Chuck looked down, shook his head, and gave a halfhearted laugh. “If only I’d tried harder to get her to bring another girl. You ever see this?” He gestured to the wall above his desk. There was a framed photo of Claire, her hair fluttering by some seaside. “Our grand tour of Europe.”
Tom didn’t know what to say. Chuck lifted the photo off its hook and slid it, face down, into a desk drawer.
BACK IN New York, the letters between Claire and Tom grew more amorous. In December, Tom signed a birthday card, “Love, Tom.” In January, she signed a letter, “Love and kisses” and called him “My man.” In February, to everyone’s relief, Tom passed his qualifying exams, putting him on track to those three letters his father had harried him about.
Claire’s fellowship at Brookhaven would be drawing to a close in late spring, and as the days grew warmer and longer, Tom grew anxious. In their weekdays apart he began sending her colorful greeting cards. One showed a pair of nuzzling porcupines under the caption, “As one porcupine said to another ... I love you so much it hurts!!” Occasionally, he added a few words of his own: “Whenever we’re apart, I want to be with you forever.” Or: “P.S. I want to love you for always.”
Constitutionally shy, Tom struggled to express his innermost feelings. He hoped that with the greeting cards and the hints he inscribed in the margins she would see he wanted to marry her. She was always picking up on social cues he missed; she’d have to glean his intentions.
Claire, it turned out, could see them perfectly. But if Tom wanted her, she decided, he would have to stand up and be counted.

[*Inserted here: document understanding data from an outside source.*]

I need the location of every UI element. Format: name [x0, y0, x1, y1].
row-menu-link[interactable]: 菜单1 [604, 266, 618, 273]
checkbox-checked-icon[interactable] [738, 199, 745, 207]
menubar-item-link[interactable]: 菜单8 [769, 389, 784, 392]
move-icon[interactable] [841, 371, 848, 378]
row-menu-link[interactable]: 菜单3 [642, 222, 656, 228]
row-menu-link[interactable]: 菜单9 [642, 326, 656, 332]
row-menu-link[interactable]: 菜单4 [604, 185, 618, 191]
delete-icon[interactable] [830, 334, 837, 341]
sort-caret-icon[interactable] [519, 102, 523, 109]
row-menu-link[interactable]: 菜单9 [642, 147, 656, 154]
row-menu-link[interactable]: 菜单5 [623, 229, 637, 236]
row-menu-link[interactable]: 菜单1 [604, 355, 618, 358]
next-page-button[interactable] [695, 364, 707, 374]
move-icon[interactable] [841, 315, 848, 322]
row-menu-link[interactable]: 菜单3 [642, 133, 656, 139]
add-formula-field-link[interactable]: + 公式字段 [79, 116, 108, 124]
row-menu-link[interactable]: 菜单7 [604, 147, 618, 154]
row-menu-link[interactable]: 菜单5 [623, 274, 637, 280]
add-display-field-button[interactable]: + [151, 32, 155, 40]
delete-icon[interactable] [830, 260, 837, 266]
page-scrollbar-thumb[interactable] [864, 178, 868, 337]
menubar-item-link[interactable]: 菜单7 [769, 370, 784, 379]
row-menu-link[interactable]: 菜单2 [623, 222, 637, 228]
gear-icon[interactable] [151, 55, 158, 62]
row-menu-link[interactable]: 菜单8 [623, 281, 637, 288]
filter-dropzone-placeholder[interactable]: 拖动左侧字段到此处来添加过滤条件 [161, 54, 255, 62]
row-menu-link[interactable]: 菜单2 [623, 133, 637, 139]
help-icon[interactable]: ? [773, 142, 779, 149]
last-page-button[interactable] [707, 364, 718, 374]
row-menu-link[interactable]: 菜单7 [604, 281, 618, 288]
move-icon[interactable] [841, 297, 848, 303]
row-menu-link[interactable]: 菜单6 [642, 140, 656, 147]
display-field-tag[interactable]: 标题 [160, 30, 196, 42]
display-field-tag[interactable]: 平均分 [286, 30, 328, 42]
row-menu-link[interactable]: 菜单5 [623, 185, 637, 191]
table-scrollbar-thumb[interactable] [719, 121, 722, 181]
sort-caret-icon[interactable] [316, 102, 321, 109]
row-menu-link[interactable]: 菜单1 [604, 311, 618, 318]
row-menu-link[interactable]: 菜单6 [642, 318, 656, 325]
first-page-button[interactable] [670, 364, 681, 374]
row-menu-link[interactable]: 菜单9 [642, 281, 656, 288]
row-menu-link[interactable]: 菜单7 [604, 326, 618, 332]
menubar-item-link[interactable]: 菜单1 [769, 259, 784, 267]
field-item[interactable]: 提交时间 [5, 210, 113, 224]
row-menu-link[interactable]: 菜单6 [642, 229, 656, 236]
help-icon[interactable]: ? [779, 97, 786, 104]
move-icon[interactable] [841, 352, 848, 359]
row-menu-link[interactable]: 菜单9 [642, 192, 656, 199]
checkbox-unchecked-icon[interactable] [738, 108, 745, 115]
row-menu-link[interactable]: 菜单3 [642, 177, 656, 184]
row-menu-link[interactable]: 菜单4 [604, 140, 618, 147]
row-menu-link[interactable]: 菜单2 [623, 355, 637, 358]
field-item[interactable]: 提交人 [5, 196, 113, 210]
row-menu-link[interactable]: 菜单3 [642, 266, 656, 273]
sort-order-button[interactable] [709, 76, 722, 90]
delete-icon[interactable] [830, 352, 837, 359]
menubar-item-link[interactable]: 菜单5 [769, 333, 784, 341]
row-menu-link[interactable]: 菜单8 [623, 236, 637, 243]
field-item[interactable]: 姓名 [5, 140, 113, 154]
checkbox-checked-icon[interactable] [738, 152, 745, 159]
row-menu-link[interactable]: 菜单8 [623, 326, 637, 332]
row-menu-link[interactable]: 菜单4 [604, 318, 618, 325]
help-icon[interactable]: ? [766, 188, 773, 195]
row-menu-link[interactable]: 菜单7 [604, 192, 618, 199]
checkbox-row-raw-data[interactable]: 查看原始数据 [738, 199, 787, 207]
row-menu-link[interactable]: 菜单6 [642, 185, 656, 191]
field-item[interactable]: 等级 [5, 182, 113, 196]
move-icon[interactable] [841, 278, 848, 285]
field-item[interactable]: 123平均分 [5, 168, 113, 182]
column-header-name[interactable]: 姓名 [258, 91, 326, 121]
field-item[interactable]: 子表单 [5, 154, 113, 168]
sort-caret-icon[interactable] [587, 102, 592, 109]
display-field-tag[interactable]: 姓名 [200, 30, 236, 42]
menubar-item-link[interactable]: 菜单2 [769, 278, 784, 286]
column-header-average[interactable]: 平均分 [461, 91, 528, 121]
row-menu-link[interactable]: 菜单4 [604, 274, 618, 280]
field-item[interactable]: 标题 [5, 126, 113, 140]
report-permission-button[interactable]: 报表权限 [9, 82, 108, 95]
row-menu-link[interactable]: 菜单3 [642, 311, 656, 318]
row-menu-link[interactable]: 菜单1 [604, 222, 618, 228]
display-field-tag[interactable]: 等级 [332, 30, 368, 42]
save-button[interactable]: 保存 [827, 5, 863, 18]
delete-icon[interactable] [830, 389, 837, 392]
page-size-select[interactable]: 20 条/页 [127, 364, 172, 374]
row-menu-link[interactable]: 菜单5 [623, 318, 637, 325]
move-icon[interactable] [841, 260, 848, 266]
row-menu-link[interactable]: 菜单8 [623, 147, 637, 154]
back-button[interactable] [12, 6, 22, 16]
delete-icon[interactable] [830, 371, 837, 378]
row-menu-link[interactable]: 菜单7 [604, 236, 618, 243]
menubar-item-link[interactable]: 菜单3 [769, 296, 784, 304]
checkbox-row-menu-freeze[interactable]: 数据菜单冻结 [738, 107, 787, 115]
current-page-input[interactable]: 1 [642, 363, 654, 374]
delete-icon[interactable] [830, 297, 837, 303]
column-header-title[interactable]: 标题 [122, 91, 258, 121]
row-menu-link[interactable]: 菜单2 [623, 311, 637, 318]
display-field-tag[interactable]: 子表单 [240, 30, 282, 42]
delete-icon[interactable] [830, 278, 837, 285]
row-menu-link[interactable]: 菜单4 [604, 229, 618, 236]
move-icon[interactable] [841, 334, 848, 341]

The days closed in on Tom like wet concrete. Over dinner one night, Claire mentioned the date of her last paycheck from Brookhaven. She began talking about her fall schedule at Tougaloo and making notes for a new class she planned to teach. Tom awoke one morning after oversleeping and shook his head at his reflection in the bathroom mirror. His cheeks bore red lines from the creases in his pillow. His hair was getting too long.
On a Sunday in mid-March, Tom led Claire from Penn Station to his dorm room, pushing aside the books on his bed so she could sit—in case she needed to.
“Will you marry me, Claire?”
She gave him that small smile, the one he’d first seen moments before their first kiss. Then she closed her eyes and pressed her lips to his.
Crossroads
TIMES SQUARE
Times Square is a rebuke to the logic of Manhattan’s rectangular grid. Broadway and Seventh Avenue intersect at an acute angle and then slice the surrounding blocks into an improbable series of triangles and trapezoids. The effect is a kind of parting of the seas. In a city with few open vistas at street level, the clearing makes Times Square an ideal canvas for mass advertising. But it does something else, too: it lays bare the artifice of the grid and invests the square—with its hundreds of thousands of daily visitors—with a sense of raucous possibility.
Robin Miller had set aside the fourth day of her research trip to Manhattan for interviews with strangers on the street. How did the September 11 attacks affect you? she asked. What did the attacks mean for the city? If a memorial or museum were to be built on the site of the fallen towers, what should it look like?
But just ten months had passed since the attacks, and Robin, twenty-two, who grew up in small-town Minnesota, was getting a glimpse of how raw people’s feelings still were. Some of the people she stopped obliged her questions. But the subject made a few—a young bicycle messenger, a middle-aged woman who worked near the site—so distraught that they excused themselves, brushing away tears.
Was it too soon? From the distance of her college campus, in Fargo, North Dakota, the question of how to design a 9/11 memorial had seemed like just a tougher version of the kinds of problems her fellow architecture students discussed all the time. It was solvable, she felt, with all the conventional tools of research: a list of good questions, a site survey, and persistence. But now that she was here in this heartbroken city of millions, Robin wondered whether conventional tools were enough.